• _YOUR ASSIGNMENT_
Set down, exactly as they appear, the line containing "Locate an element on the screen." and all subsequent lines through the end of the material below.
——
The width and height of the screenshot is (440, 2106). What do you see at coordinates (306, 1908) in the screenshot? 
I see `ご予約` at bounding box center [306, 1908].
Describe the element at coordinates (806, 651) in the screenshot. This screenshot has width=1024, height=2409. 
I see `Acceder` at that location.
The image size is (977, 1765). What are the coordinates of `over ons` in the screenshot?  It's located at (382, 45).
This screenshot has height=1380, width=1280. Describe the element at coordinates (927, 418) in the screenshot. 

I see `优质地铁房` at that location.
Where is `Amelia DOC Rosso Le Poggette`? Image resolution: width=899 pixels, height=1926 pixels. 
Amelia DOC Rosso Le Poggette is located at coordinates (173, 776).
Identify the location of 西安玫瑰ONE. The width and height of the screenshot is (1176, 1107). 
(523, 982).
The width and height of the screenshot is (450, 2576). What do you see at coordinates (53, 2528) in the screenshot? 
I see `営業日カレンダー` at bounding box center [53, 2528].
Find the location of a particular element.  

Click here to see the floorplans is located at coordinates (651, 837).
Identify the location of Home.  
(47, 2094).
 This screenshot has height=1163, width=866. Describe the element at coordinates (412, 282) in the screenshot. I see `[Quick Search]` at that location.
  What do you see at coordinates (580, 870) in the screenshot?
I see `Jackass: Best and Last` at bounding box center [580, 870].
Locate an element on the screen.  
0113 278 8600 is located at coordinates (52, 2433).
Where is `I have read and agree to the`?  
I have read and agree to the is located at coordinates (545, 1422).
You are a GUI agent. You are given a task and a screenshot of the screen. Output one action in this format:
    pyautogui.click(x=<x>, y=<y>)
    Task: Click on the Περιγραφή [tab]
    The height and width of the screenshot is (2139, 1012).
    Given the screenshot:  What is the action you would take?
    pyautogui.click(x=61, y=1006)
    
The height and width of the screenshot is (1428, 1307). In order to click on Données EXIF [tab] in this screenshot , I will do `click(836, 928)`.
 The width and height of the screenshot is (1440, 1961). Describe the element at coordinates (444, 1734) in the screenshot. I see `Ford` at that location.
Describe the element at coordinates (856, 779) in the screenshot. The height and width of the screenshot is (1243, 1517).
——
• _RESPONSE TO THE EXERCISE_
Locate an element on the screen.  
0113 278 8600 is located at coordinates (52, 2433).
Where is `I have read and agree to the`?  
I have read and agree to the is located at coordinates (545, 1422).
You are a GUI agent. You are given a task and a screenshot of the screen. Output one action in this format:
    pyautogui.click(x=<x>, y=<y>)
    Task: Click on the Περιγραφή [tab]
    The height and width of the screenshot is (2139, 1012).
    Given the screenshot:  What is the action you would take?
    pyautogui.click(x=61, y=1006)
    
The height and width of the screenshot is (1428, 1307). In order to click on Données EXIF [tab] in this screenshot , I will do `click(836, 928)`.
 The width and height of the screenshot is (1440, 1961). Describe the element at coordinates (444, 1734) in the screenshot. I see `Ford` at that location.
Describe the element at coordinates (856, 779) in the screenshot. The height and width of the screenshot is (1243, 1517).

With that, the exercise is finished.